19                        The scope of our review of the trial court’s findings of fact is clear:  “Findings of fact shall not be set aside unless clearly erroneous, and due regard shall be given to the opportunity of the trial court to judge the credibility of the witnesses.”  Wis. Stat. Rule 805.17(2).  Thus,

in reviewing the sufficiency of evidence to support a conviction, an appellate court may not substitute its judgment for that of the trier of fact unless the evidence, viewed most favorably to the state and the conviction, is so lacking in probative value and force that no trier of fact, acting reasonably, could have found guilt beyond a reasonable doubt.  If any possibility exists that the trier of fact could have drawn the appropriate inferences from the evidence adduced at trial to find the requisite guilt, an appellate court may not overturn a verdict even if it believes that the trier of fact should not have found guilt based on the evidence before it.

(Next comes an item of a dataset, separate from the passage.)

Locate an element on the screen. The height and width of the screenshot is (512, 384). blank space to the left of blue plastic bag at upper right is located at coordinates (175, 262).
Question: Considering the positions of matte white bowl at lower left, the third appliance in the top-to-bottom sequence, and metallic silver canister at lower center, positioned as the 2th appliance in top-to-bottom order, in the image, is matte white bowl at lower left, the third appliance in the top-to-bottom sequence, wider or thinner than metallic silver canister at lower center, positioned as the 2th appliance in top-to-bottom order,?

State v. Poellinger, 153 Wis. 2d 493, 507, 451 N.W.2d 752, 757–758 (1990) (citation omitted); see also State v. Lindgren, 2004 WI App 159, ¶24, 275 Wis. 2d 851, 864, 687 N.W.2d 60, 66 (recognizing Poellinger’s applicability to bench trials).

20                        As we have seen, the trial court credited both the testimony of Wittig and that of Hoffart’s sister, and it did not believe Hoffart’s denials.  Further, the trial court found that Wittig was afraid of Hoffart’s threats and that her fear was objectively reasonable because of Hoffart’s pattern of abusive conduct.  Thus, applying the Perkins constitutional standard to those threats, the trial court determined that they were “true threats” that would support issuance of a domestic-abuse injunction under Wis. Stat. § 813.12.  Based on the trial court’s findings of fact, we agree on our de novo review that Hoffart’s threats to harm Wittig were not constitutionally protected, and reached the requisite level of “true threats.”  Accordingly, we affirm.

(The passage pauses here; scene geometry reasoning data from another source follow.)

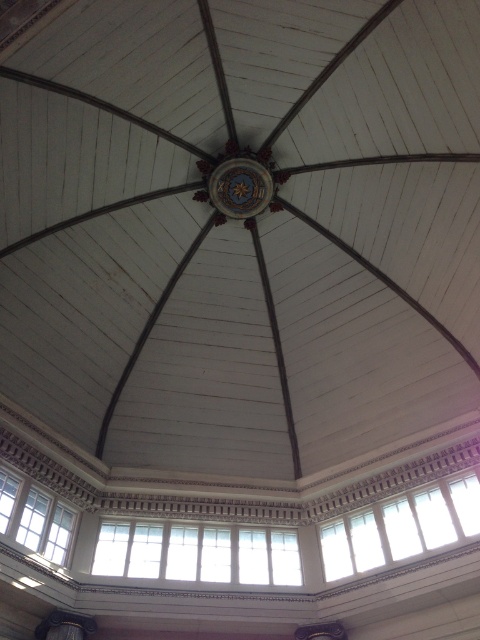 You are an architect analyzing the structural integrity of the ceiling. The central circular design has a diameter of 2 meters. The white glass windows at center are located at coordinates point 0.866, 0.412. Are the windows positioned at the exact center of the ceiling?

The white glass windows at center are located at coordinates point (197, 554), which is not exactly at the center of the ceiling. The exact center would be at coordinates (240, 320), so the windows are offset to the right and slightly downward from the true center.

You are an architect designing a new structure inspired by this historical building. You need to ensure that the central feature of your design includes both the white glass windows at center and the gold metallic clock at center. Which object should be placed in a larger size to maintain the original proportions?

The white glass windows at center should be placed in a larger size than the gold metallic clock at center to maintain the original proportions, as the white glass windows at center is bigger than the gold metallic clock at center in the original design.

You are standing inside a historical building with a radial beam ceiling. You notice a point marked at coordinates (400, 528). What object is located at this point?

The point at coordinates (400, 528) marks the white glass window at lower center.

            By the Court.—Order affirmed.

 


 

 



[1]  Lana Wittig’s petition for a domestic-abuse injunction was before the trial court on its de novo review of a court commissioner’s order dismissing her petition.  See Wis. Stat. § 757.69(8) (“Any decision of a circuit court commissioner shall be reviewed by the judge of the branch of court to which the case has been assigned, upon motion of any party.  Any determination, order, or ruling by a circuit court commissioner may be certified to the branch of court to which the case has been assigned, upon a motion of any party for a hearing de novo.”).

[2]  Wittig’s testimony as to what Hoffart’s sister told her was, of course, hearsay.  See Wis. Stat. Rule 908.01(3) (“‘Hearsay’ is a statement, other than one made by the declarant while testifying at the trial or hearing, offered in evidence to prove the truth of the matter asserted.”).  Hoffart did not object to this aspect of Wittig’s testimony, and thus the trial court was permitted to consider it.  See State v. Jenkins, 168 Wis. 2d 175, 203, 483 N.W.2d 262, 273 (Ct. App. 1992) (“Unobjected-to-hearsay is admissible as substantive evidence.”).

[3]  There is no Wis. Stat. § 813.12(1)(am)4.